If the Biden administration goes for the old telehealth coverage provisions post-pandemic, this may not augur well for the healthcare industry. Experts have long been saying that telehealth is here to stay. And a massive increase in its use during the year just goes to prove that.
To ensure continued access to these services, a slew of bills have already been introduced in Congress. Let’s have a look at some of the key Bills designed to make permanent much of the temporary telehealth coverage provisions.

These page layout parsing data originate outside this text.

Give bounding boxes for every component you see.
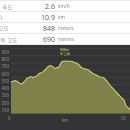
button[interactable]: 고도 (0, 23, 130, 34)
staticText: km (62, 117, 69, 123)
staticText: 거리 (0, 14, 3, 21)
staticText: 700 (0, 63, 9, 69)
staticText: 평균 속도 (0, 3, 13, 10)
staticText: 600 (0, 71, 9, 77)
staticText: 848m (60, 47, 69, 52)
staticText: 10 (119, 115, 127, 121)
staticText: 10.9 (0, 13, 55, 23)
staticText: km (58, 14, 66, 21)
staticText: 800 (0, 56, 9, 62)
staticText: 300 (0, 92, 9, 98)
staticText: 400 (0, 85, 9, 91)
staticText: 획득 고도 (0, 36, 18, 43)
staticText: 690 (0, 35, 55, 45)
button[interactable]: 획득 고도 (0, 34, 130, 45)
staticText: meters (58, 25, 74, 32)
button[interactable]: 거리 (0, 12, 130, 23)
staticText: meters (58, 36, 74, 43)
staticText: 900 (0, 49, 9, 55)
staticText: 2.6 (0, 2, 55, 12)
staticText: 848 (0, 24, 55, 34)
staticText: 100 (0, 107, 9, 113)
staticText: km/h (58, 3, 70, 10)
staticText: 최고점 (60, 52, 71, 56)
staticText: 500 (0, 78, 9, 84)
staticText: 200 (0, 100, 9, 106)
staticText: 0 (8, 115, 11, 121)
button[interactable]: 평균 속도 (0, 1, 130, 12)
staticText: 고도 (0, 25, 9, 32)
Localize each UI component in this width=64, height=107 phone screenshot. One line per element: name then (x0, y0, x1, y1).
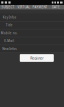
staticText: PAYMENT (32, 5, 48, 9)
button[interactable]: Mobile no. (0, 29, 64, 37)
staticText: Key Infos (3, 15, 16, 19)
staticText: E-Mail (4, 39, 14, 43)
button[interactable]: New Infos (0, 45, 64, 53)
button[interactable]: Title (0, 21, 64, 29)
staticText: SUBJECT (2, 5, 14, 9)
button[interactable]: Register (20, 54, 54, 62)
staticText: Mobile no. (1, 31, 18, 35)
button[interactable]: Key Infos (0, 14, 64, 21)
button[interactable]: VIRTUAL (16, 5, 32, 9)
staticText: VIRTUAL (18, 5, 30, 9)
staticText: Register (30, 56, 43, 60)
button[interactable]: PAYMENT (32, 5, 48, 9)
button[interactable]: DATE (48, 5, 64, 9)
button[interactable]: E-Mail (0, 37, 64, 45)
staticText: Title (6, 23, 13, 27)
button[interactable]: SUBJECT (0, 5, 16, 9)
staticText: DATE (52, 5, 60, 9)
staticText: New Infos (2, 47, 16, 51)
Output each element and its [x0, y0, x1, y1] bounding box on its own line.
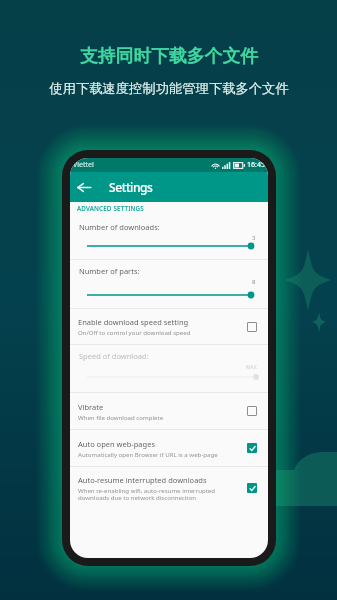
staticText: Auto open web-pages	[78, 439, 155, 449]
button[interactable]: Enable download speed setting	[70, 309, 268, 344]
button[interactable]: Auto open web-pages	[244, 440, 260, 456]
staticText: Automatically open Browser if URL is a w…	[78, 450, 218, 458]
staticText: 使用下载速度控制功能管理下载多个文件	[49, 80, 289, 97]
button[interactable]: Vibrate	[244, 403, 260, 419]
button[interactable]: Number of parts:	[70, 260, 268, 308]
staticText: When file download complete	[78, 413, 164, 421]
staticText: Speed of download:	[79, 351, 149, 361]
staticText: Auto-resume interrupted downloads	[78, 475, 207, 485]
button[interactable]: Auto-resume interrupted downloads	[70, 467, 268, 509]
staticText: Vibrate	[78, 402, 104, 412]
button[interactable]: Auto open web-pages	[70, 430, 268, 466]
button[interactable]: Enable download speed setting	[244, 319, 260, 335]
button[interactable]: Speed of download:	[70, 345, 268, 392]
staticText: MAX	[246, 364, 257, 371]
button[interactable]: Back	[70, 173, 98, 201]
staticText: On/Off to control your download speed	[78, 328, 191, 336]
staticText: When re-enabling wifi, auto-resume inter…	[78, 486, 216, 502]
button[interactable]: Auto-resume interrupted downloads	[244, 480, 260, 496]
staticText: 8	[252, 278, 256, 286]
button[interactable]: Vibrate	[70, 393, 268, 429]
staticText: Enable download speed setting	[78, 317, 189, 327]
staticText: 3	[252, 234, 256, 242]
staticText: Viettel	[73, 160, 94, 170]
staticText: ADVANCED SETTINGS	[77, 204, 144, 213]
staticText: Number of downloads:	[79, 222, 160, 232]
staticText: Settings	[109, 179, 153, 195]
staticText: 16:45	[247, 160, 265, 170]
staticText: 支持同时下载多个文件	[80, 45, 258, 67]
staticText: Number of parts:	[79, 266, 140, 276]
button[interactable]: Number of downloads:	[70, 216, 268, 259]
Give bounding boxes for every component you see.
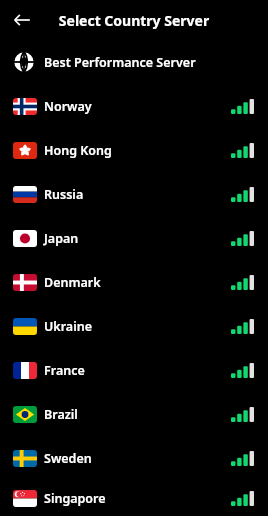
button[interactable]: Brazil <box>0 392 268 436</box>
button[interactable]: Sweden <box>0 436 268 480</box>
button[interactable]: Russia <box>0 172 268 216</box>
staticText: Hong Kong <box>44 142 112 159</box>
staticText: Select Country Server <box>0 11 268 30</box>
staticText: France <box>44 362 85 379</box>
staticText: Denmark <box>44 274 101 291</box>
staticText: Russia <box>44 186 84 203</box>
staticText: Japan <box>44 230 79 247</box>
button[interactable]: Denmark <box>0 260 268 304</box>
button[interactable]: Ukraine <box>0 304 268 348</box>
button[interactable]: Best Performance Server <box>0 40 268 84</box>
staticText: Sweden <box>44 450 92 467</box>
staticText: Ukraine <box>44 318 93 335</box>
button[interactable]: Singapore <box>0 480 268 516</box>
staticText: Brazil <box>44 406 78 423</box>
staticText: Norway <box>44 98 92 115</box>
staticText: Singapore <box>44 490 106 507</box>
staticText: Best Performance Server <box>44 54 196 71</box>
button[interactable]: Norway <box>0 84 268 128</box>
button[interactable]: Japan <box>0 216 268 260</box>
button[interactable]: France <box>0 348 268 392</box>
button[interactable]: Hong Kong <box>0 128 268 172</box>
button[interactable]: Back <box>8 6 36 34</box>
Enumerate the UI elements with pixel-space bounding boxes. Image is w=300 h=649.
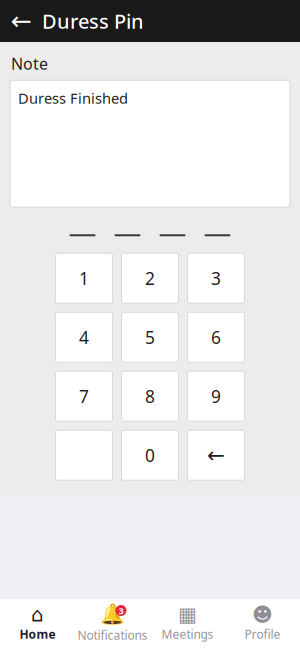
staticText: ⌂ xyxy=(31,603,44,626)
staticText: ▦ xyxy=(178,603,197,626)
button[interactable]: 2 xyxy=(122,253,178,303)
button[interactable]: ▦ xyxy=(150,599,225,649)
button[interactable]: ☻ xyxy=(225,599,300,649)
button[interactable]: 9 xyxy=(188,371,244,421)
button[interactable]: Blank xyxy=(56,430,112,480)
staticText: Duress Finished xyxy=(18,88,128,108)
staticText: 8 xyxy=(145,385,155,408)
button[interactable]: Back xyxy=(0,0,42,42)
staticText: 5 xyxy=(145,326,155,349)
staticText: 1 xyxy=(79,267,89,290)
staticText: 🔔 xyxy=(100,603,125,626)
button[interactable]: 7 xyxy=(56,371,112,421)
staticText: Note xyxy=(11,53,48,74)
staticText: 0 xyxy=(145,444,155,467)
staticText: 3 xyxy=(211,267,221,290)
button[interactable]: 3 xyxy=(188,253,244,303)
button[interactable]: 1 xyxy=(56,253,112,303)
staticText: 3 xyxy=(118,604,124,617)
button[interactable]: 0 xyxy=(122,430,178,480)
staticText: 7 xyxy=(79,385,89,408)
staticText: Profile xyxy=(244,626,280,642)
staticText: 2 xyxy=(145,267,155,290)
button[interactable]: 4 xyxy=(56,312,112,362)
staticText: Meetings xyxy=(162,626,214,642)
staticText: 6 xyxy=(211,326,221,349)
button[interactable]: 6 xyxy=(188,312,244,362)
button[interactable]: ⌂ xyxy=(0,599,75,649)
button[interactable]: Delete xyxy=(188,430,244,480)
staticText: Home xyxy=(20,626,56,642)
staticText: 4 xyxy=(79,326,89,349)
staticText: ☻ xyxy=(252,603,273,626)
button[interactable]: 5 xyxy=(122,312,178,362)
button[interactable]: 8 xyxy=(122,371,178,421)
button[interactable]: 🔔 xyxy=(75,599,150,649)
staticText: Duress Pin xyxy=(42,8,144,34)
staticText: ← xyxy=(10,7,32,35)
staticText: Notifications xyxy=(78,627,148,643)
staticText: 9 xyxy=(211,385,221,408)
staticText: ← xyxy=(207,443,225,467)
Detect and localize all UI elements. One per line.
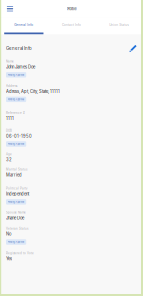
staticText: Pending Approval [8, 200, 25, 203]
staticText: Spouse Name [6, 211, 26, 214]
staticText: Marital Status [6, 168, 27, 171]
staticText: Profile [66, 6, 76, 11]
staticText: Name [6, 60, 14, 63]
staticText: Political Party [6, 187, 28, 190]
staticText: John James Doe [6, 64, 35, 69]
staticText: Pending Approval [8, 143, 25, 145]
button[interactable]: Contact Info [48, 18, 95, 34]
staticText: 06-01-1950 [6, 134, 32, 139]
staticText: Pending Approval [8, 241, 25, 243]
staticText: Jhane Doe [6, 216, 24, 220]
staticText: Reference # [6, 111, 25, 115]
staticText: Veteran Status [6, 227, 28, 230]
staticText: Registered to Vote [6, 252, 34, 255]
staticText: Age [6, 153, 12, 156]
staticText: 32 [6, 157, 12, 162]
staticText: 1111 [6, 116, 14, 121]
staticText: Married [6, 172, 22, 178]
staticText: Union Status [109, 23, 129, 27]
staticText: General Info [14, 23, 33, 27]
staticText: Pending Approval [8, 73, 25, 76]
staticText: Address [6, 84, 17, 88]
staticText: Adress, Apt, City, State, 11111 [6, 89, 60, 94]
staticText: Independent [6, 192, 29, 196]
staticText: Yes [6, 256, 12, 261]
staticText: No [6, 232, 11, 237]
button[interactable]: General Info [0, 18, 48, 34]
button[interactable]: Union Status [95, 18, 143, 34]
staticText: DOB [6, 129, 12, 132]
button[interactable]: Edit [129, 44, 137, 52]
staticText: General Info [6, 46, 32, 51]
staticText: Contact Info [62, 23, 81, 27]
staticText: Pending Approval [8, 98, 25, 101]
button[interactable]: Menu [3, 0, 17, 18]
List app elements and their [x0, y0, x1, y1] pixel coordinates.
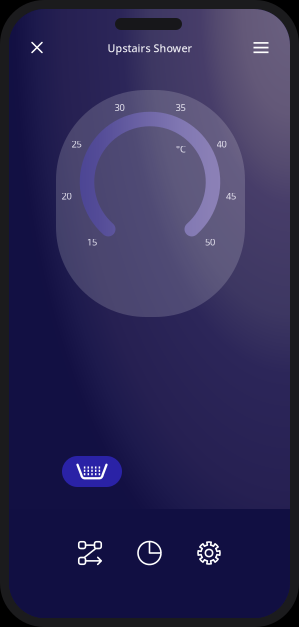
staticText: Upstairs Shower — [108, 41, 192, 55]
staticText: 45 — [226, 190, 236, 202]
staticText: 20 — [62, 190, 72, 202]
staticText: 25 — [72, 138, 82, 150]
staticText: 50 — [205, 236, 215, 248]
button[interactable]: Statistics — [128, 531, 172, 575]
button[interactable]: Shower — [62, 456, 122, 487]
staticText: 30 — [114, 101, 124, 114]
button[interactable]: Automations — [68, 531, 112, 575]
button[interactable]: Settings — [187, 531, 231, 575]
staticText: °C — [176, 143, 186, 155]
button[interactable]: Menu — [244, 31, 278, 65]
staticText: 15 — [87, 236, 97, 248]
button[interactable]: Close — [20, 30, 54, 64]
staticText: 40 — [216, 138, 226, 150]
staticText: 35 — [176, 101, 186, 114]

1. Permanency for Audio-Only Telehealth Act
The most prominent among them is the Permanency for Audio-Only Telehealth Act. Introduced on December 18, 2020 by Congressmen Jason Smith and Tony Cardenas, the Act would allow CMS to reimburse Medicare providers for certain audio-only telehealth visits. The Act aims to permanently do away with technological and geographic barriers in rural areas like erratic broadband connectivity that doesn’t support audio-visual telemedicine technology. It will be a boon to the rural population. The Act has provisions for covering and reimbursing providers for evaluation and management services and mental and behavioral health services when extended via an audio-only telehealth platform.
2. Telehealth Response for E-prescribing Addiction Therapy Services (TREATS) Act
In February, Senators Rob Portman and Sheldon Whitehouse introduced the Telehealth Response for E-prescribing Addiction Therapy Services (TREATS) Act to support the expansion of telehealth services for substance use disorder treatment. The bill would build upon the Trump Administration’s action to waive regulatory restrictions for accessing care in the wake of the COVID-19 pandemic. While the temporary waivers provide a necessary reprieve for patients so that they may continue their treatments and counseling virtually, they are time-limited and will ultimately expire at the conclusion of the Public Health Emergency.
The TREATS Act would extend these telehealth flexibilities by making permanent key waivers, including the ability to prescribe Medication-Assisted Therapies (MAT) and other necessary drugs without needing a prior in-person visit and the ability to bill Medicare for audio-only telehealth services. By taking these steps, the TREATS Act will increase overall access to MAT and support telehealth needs in rural communities where broadband may be needed.
3. Telehealth Modernization Act
The bipartisan Telehealth Modernization Act was re-introduced in the last week of February by Senators Tim Scott, Brian Schatz, and Jeanne Shaheen in an attempt to update coverage restrictions that have long prevented life-saving telehealth services for many of the nation’s roughly 61 million Medicare beneficiaries. The Act aims to make two provisions permanent. First, ensuring that patients can access telehealth anywhere by permanently removing Medicare’s “geographic and originating site” restrictions, which required both that the patient live in a rural area and use telehealth at a doctor’s office or certain other clinical sites. Secondly, it is designed to protect access to telehealth for patients in rural areas.
Additionally, the Act gives the Secretary of Health and Human Services new authority to help patients continue to access telehealth from physical therapists, speech-language pathologists, and other health care providers, give Medicare recipients many more telehealth services and help Medicare hospice and home dialysis patients use telehealth to keep receiving necessary care.
4. Expanded Telehealth Access Act
The Act was reintroduced on March 23 this year to increase access to telehealth services by expanding the list of the providers eligible for Medicare reimbursement for providing care via telehealth. In a bid to reduce any risks associated with visiting medical providers during the coronavirus pandemic, the Centers for Medicare & Medicaid Services expanded the types of health care providers who receive reimbursement for telehealth services. This Act aims to make permanent reimbursement eligibility for physical therapists, audiologists, occupational therapists, and speech-language pathologists and permits the Secretary of Health and Human Services to expand this list.
Conclusion: Expanding coverage of telehealth beyond the pandemic is an absolute necessity given that it has benefited mostly the disadvantaged population, like those with disabilities, with low incomes, and in communities of color. Policymakers have received wide support in their efforts to expand some or all of the existing flexibilities surrounding telehealth services even after the public health emergency comes to an end. The use of telehealth amid the pandemic has exhibited the critical role technology can play in improving health equity.